Justinian I., oströmischer Kaiser: Justinian (*481/82-†565) folgte, im Jahr 525 zum Caesar erhoben, im Jahr 527 seinem Onkel Justin I. (518-527) als Herrscher über das oströmische Reich nach. Die ersten Regierungsjahre (527-532) waren von einer Konsolidierung der Herrschaft Justinians geprägt (526-532 Perserkrieg, 529 1. Codex Iustinianus und kaiserliche Weltordnung, 529/30 1. Samariteraufstand, 532 Nika-Aufstand, 532 "Ewiger Friede" mit dem Perserreich, 532/33 Religionspolitik zwischen Chalkedoniern und Miaphysiten). In einer Phase der Expansion (532-536) dehnte sich das oströmische Reich in den westlichen Mittelmeerraum aus (533/34 Vandalenkrieg, 535-ca.562 Gotenkrieg, 551 Festsetzung auf der iberischen Halbinsel), die kaiserliche "Fürsorge und Kontrolle" für die bzw. der Untertanen erreichte einen Höhepunkt (533 Institutionen, Digesten, 534 2. Codex Iustinianus), das Kaisertum manifestierte sich im christlichen Glauben (536 Konzil von Konstantinopel) und den herrscherlichen Kirchenbauten (537 Hagia Sophia in Konstantinopel).
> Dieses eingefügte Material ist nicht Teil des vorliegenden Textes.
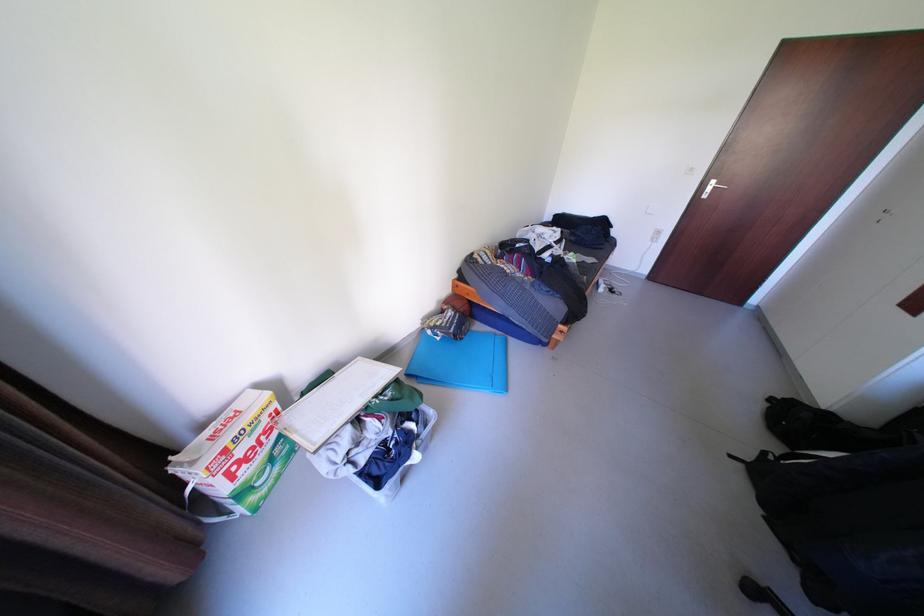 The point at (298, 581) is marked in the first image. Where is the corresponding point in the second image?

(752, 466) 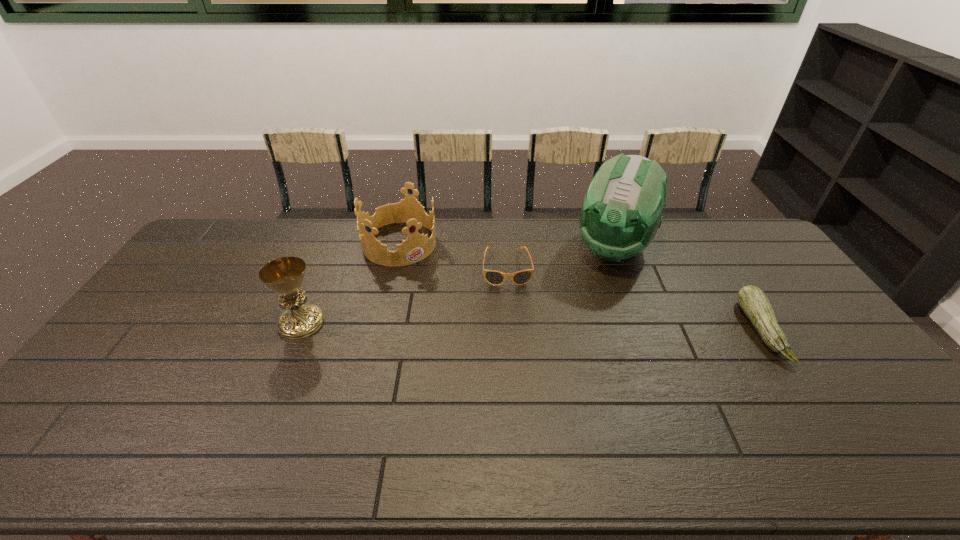 Locate an element on the screen. This screenshot has height=540, width=960. chalice is located at coordinates (285, 275).

Identify the location of the rightmost object. (753, 301).

Where is `zucchini`? The height and width of the screenshot is (540, 960). zucchini is located at coordinates (753, 301).

This screenshot has height=540, width=960. In order to click on football helmet in this screenshot , I will do `click(621, 212)`.

I want to click on the second object from right to left, so click(621, 212).

Find the location of `sunglasses`. sunglasses is located at coordinates (493, 277).

This screenshot has height=540, width=960. What are the coordinates of `the third object from left to right` in the screenshot? It's located at (493, 277).

The height and width of the screenshot is (540, 960). What are the coordinates of `the second object from left to right` in the screenshot? It's located at (416, 247).

Find the location of a particular element. The width and height of the screenshot is (960, 540). vacant area situated 0.140m on the front of the chalice is located at coordinates (277, 380).

You are a GUI agent. You are given a task and a screenshot of the screen. Output one action in this format:
    pyautogui.click(x=<x>, y=<y>)
    Task: Click on the vacant space located 0.130m at the stem end of the second shortest object
    The width and height of the screenshot is (960, 540).
    Given the screenshot: What is the action you would take?
    pyautogui.click(x=819, y=330) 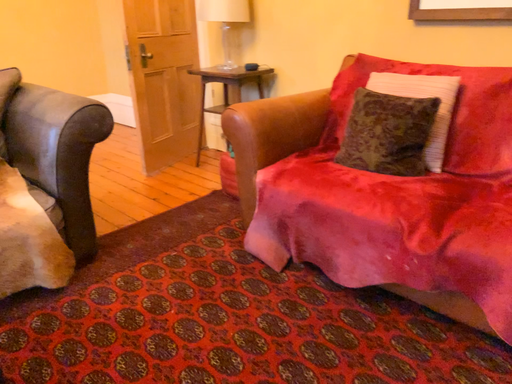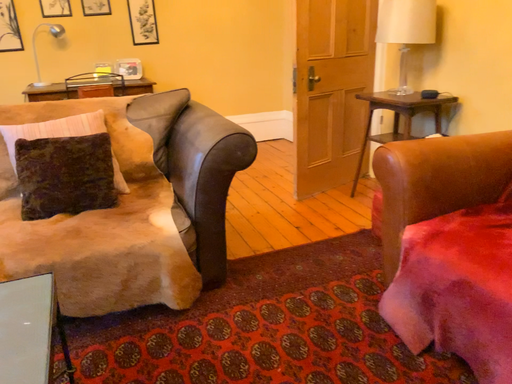 Question: How did the camera likely rotate when shooting the video?

Choices:
 (A) rotated left
 (B) rotated right

Answer: (A) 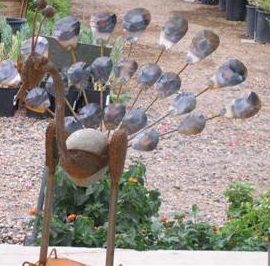 Where is `pot`? The width and height of the screenshot is (270, 266). pot is located at coordinates (10, 24), (265, 23), (250, 11), (239, 5), (224, 7). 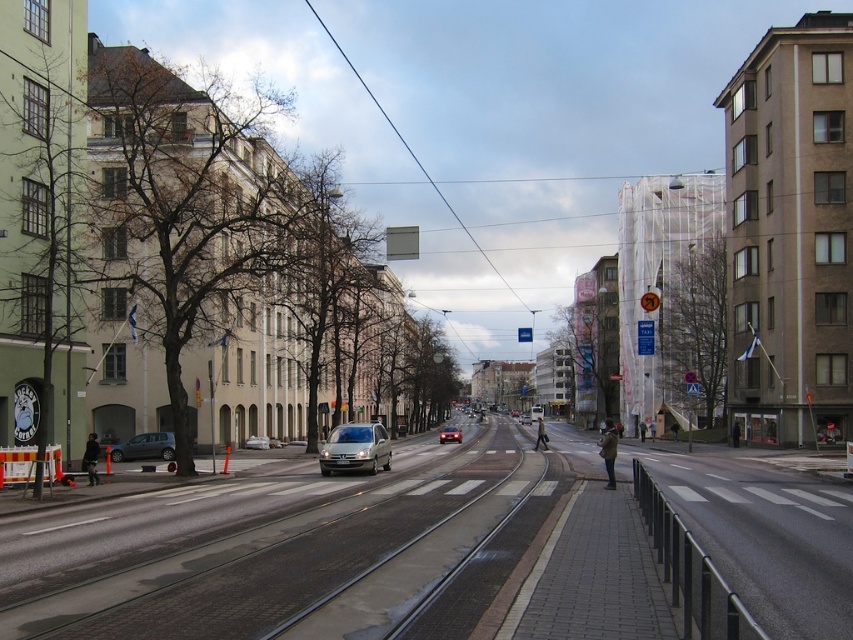 Question: Considering the real-world distances, which object is closest to the shiny silver sedan at center?

Choices:
 (A) matte gray car at left
 (B) silver metallic sedan at center

Answer: (B)

Question: Which point is closer to the camera?

Choices:
 (A) silver metallic sedan at center
 (B) shiny silver sedan at center
 (C) matte gray car at left
 (D) satin silver van at center

Answer: (D)

Question: Where is satin silver van at center located in relation to matte gray car at left in the image?

Choices:
 (A) below
 (B) above

Answer: (B)

Question: Can you confirm if satin silver van at center is wider than matte gray car at left?

Choices:
 (A) yes
 (B) no

Answer: (A)

Question: Which of the following is the farthest from the observer?

Choices:
 (A) (440, 440)
 (B) (161, 454)

Answer: (A)

Question: Does matte gray car at left appear under silver metallic sedan at center?

Choices:
 (A) no
 (B) yes

Answer: (A) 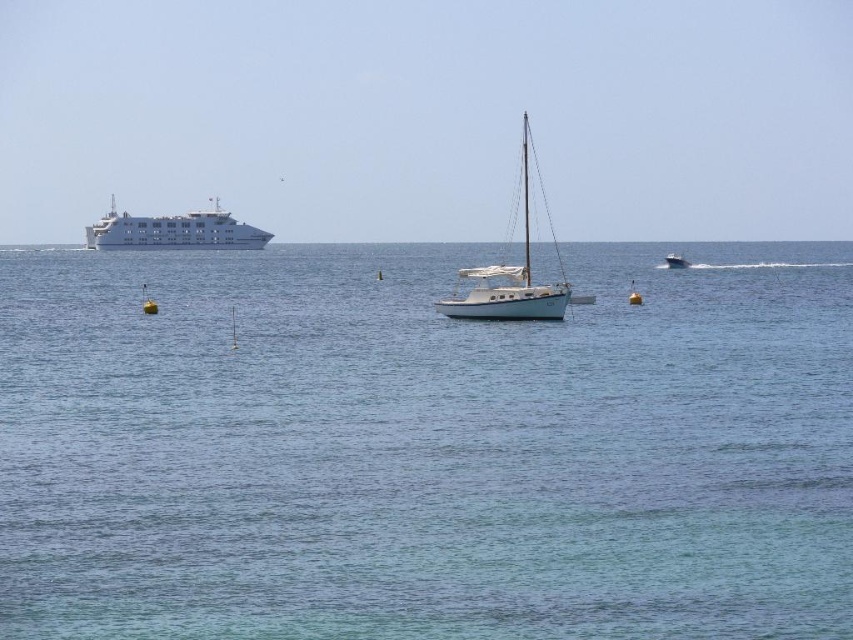 Between white glossy cruise ship at left and metallic blue boat at center, which one appears on the left side from the viewer's perspective?

white glossy cruise ship at left

From the picture: Does white glossy cruise ship at left have a greater height compared to metallic blue boat at center?

Yes, white glossy cruise ship at left is taller than metallic blue boat at center.

Who is more distant from viewer, (x=235, y=241) or (x=672, y=266)?

Positioned behind is point (x=235, y=241).

You are a GUI agent. You are given a task and a screenshot of the screen. Output one action in this format:
    pyautogui.click(x=<x>, y=<y>)
    Task: Click on the white glossy cruise ship at left
    The image size is (853, 640).
    Given the screenshot: What is the action you would take?
    pyautogui.click(x=173, y=230)

Can you confirm if clear blue water at center is wider than white matte sailboat at center?

Yes, clear blue water at center is wider than white matte sailboat at center.

Is clear blue water at center above white matte sailboat at center?

Incorrect, clear blue water at center is not positioned above white matte sailboat at center.

Identify the location of clear blue water at center. This screenshot has height=640, width=853. (424, 448).

Does white matte sailboat at center appear on the right side of metallic blue boat at center?

Incorrect, white matte sailboat at center is not on the right side of metallic blue boat at center.

Between white matte sailboat at center and metallic blue boat at center, which one is positioned lower?

metallic blue boat at center is below.

The width and height of the screenshot is (853, 640). I want to click on white matte sailboat at center, so click(x=512, y=275). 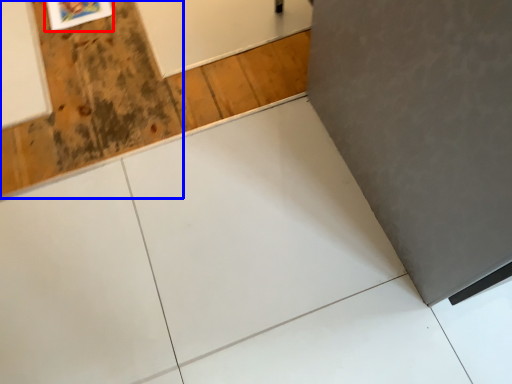 Question: Which object is further to the camera taking this photo, picture frame (highlighted by a red box) or plywood (highlighted by a blue box)?

Choices:
 (A) picture frame
 (B) plywood

Answer: (A) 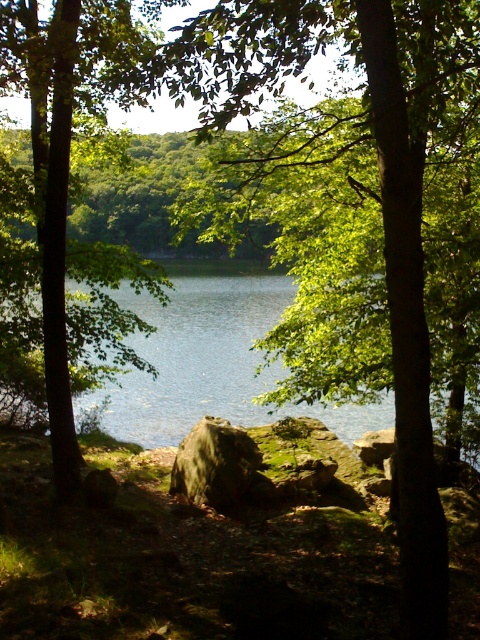 Can you confirm if green water at center is thinner than green mossy rock at center?

Incorrect, green water at center's width is not less than green mossy rock at center's.

Between green water at center and green mossy rock at center, which one appears on the left side from the viewer's perspective?

Positioned to the left is green mossy rock at center.

Which is behind, point (238, 416) or point (226, 422)?

Positioned behind is point (238, 416).

The height and width of the screenshot is (640, 480). I want to click on green water at center, so click(211, 360).

Is green leafy tree at left to the right of green water at center from the viewer's perspective?

No, green leafy tree at left is not to the right of green water at center.

Does green leafy tree at left have a greater width compared to green water at center?

No, green leafy tree at left is not wider than green water at center.

Identify the location of green leafy tree at left. (67, 202).

The width and height of the screenshot is (480, 640). What are the coordinates of `green leafy tree at left` in the screenshot? It's located at (67, 202).

Between green leafy tree at center and green mossy rock at center, which one is positioned lower?

green mossy rock at center is below.

Between point (320, 163) and point (215, 476), which one is positioned in front?

Point (320, 163)

Identify the location of green leafy tree at center. The width and height of the screenshot is (480, 640). (358, 216). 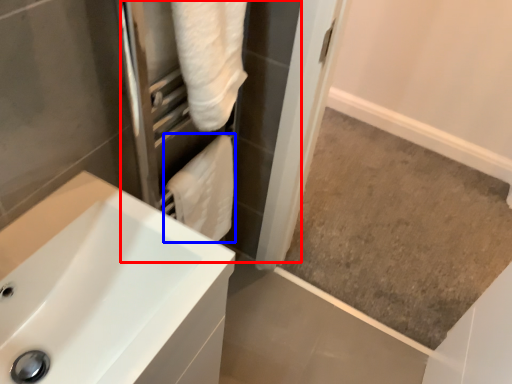 Question: Which object appears closest to the camera in this image, screen door (highlighted by a red box) or bath towel (highlighted by a blue box)?

Choices:
 (A) screen door
 (B) bath towel

Answer: (A) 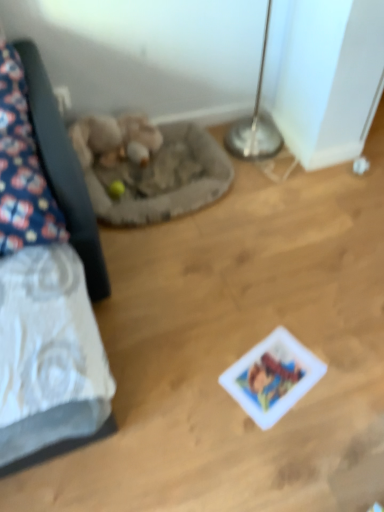 Find the location of `free area in between gray fabric cat bed at center-left and white glossy card at center`. free area in between gray fabric cat bed at center-left and white glossy card at center is located at coordinates (214, 276). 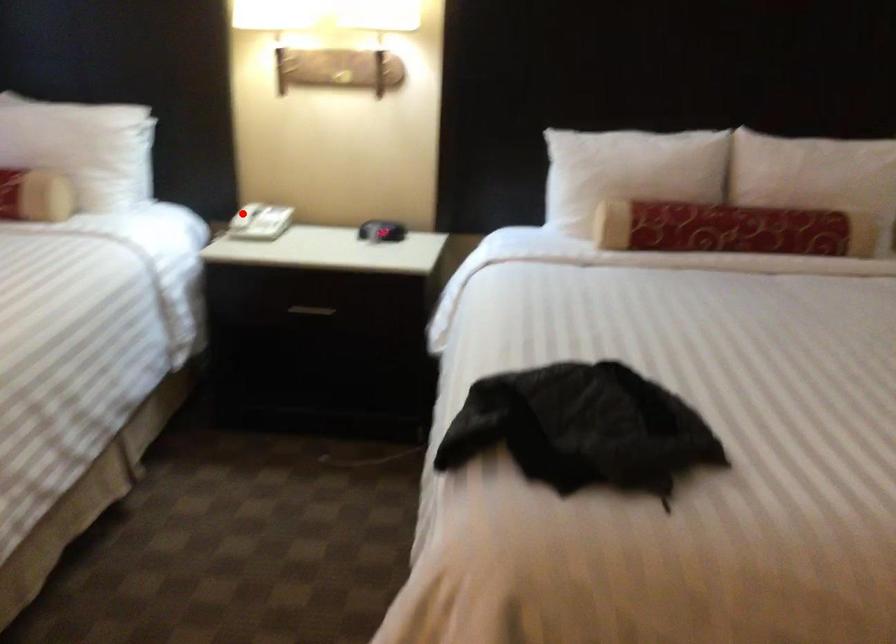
Es folgten Jahre des Abschwungs (536-542) - Naturkatastrophen (536/37 Vulkanausbruch? und Verdunklung des Himmels) und Justinianische Pest (542) sind hier zu nennen -, außenpoltisch gab es Rückschläge gegenüber Persern (540-561/62 Perserkriege, unterbrochen von Waffenstillständen) und Ostgoten (546/47/50 "Kampf um Rom"). Das Jahrzehnt nach 542 (542-553) war weiter gekennzeichnet durch die Kriege an der Ostgrenze des Reiches, in Italien oder auf dem Balkan; es gab von Seiten Justinians Reformneuansätze, das Ringen um die Einheit der christlichen Kirche(n [Beginn der Ausbildung orientalischer Kirchen]) ging weiter (544/45 Drei-Kapitel-Streit, 553 5. Ökumenisches Konzil von Konstantinopel); eine Zäsur stellte der Tod der Kaiserin Theodora (†548), der Ehefrau Justinians, dar. Die letzte Phase im Leben des Kaisers (553-565) offenbart dann dessen Scheitern gerade in der Religions- und Kirchenpolitik, während doch das oströmische Kaisertum (auch in der "heiligen" Person des Kaisers) für den Gesamtanspruch eines nunmehr politischen Christentums in der oströmischen Gesellschaft stand und damit für (mit dem damaligen Mitteln so nicht durchführbares) System von Repression und Kontrolle (, das etliche Teile des Reiches wie Ägypten, Nordafrika, Syrien oder Kleinasien nicht erreichen sollte). Justinian I. starb in der Nacht vom 14. zum 15. November 565; sein Nachfolger wurde Justin II. (565-578), ein Neffe des verstorbenen Herrschers.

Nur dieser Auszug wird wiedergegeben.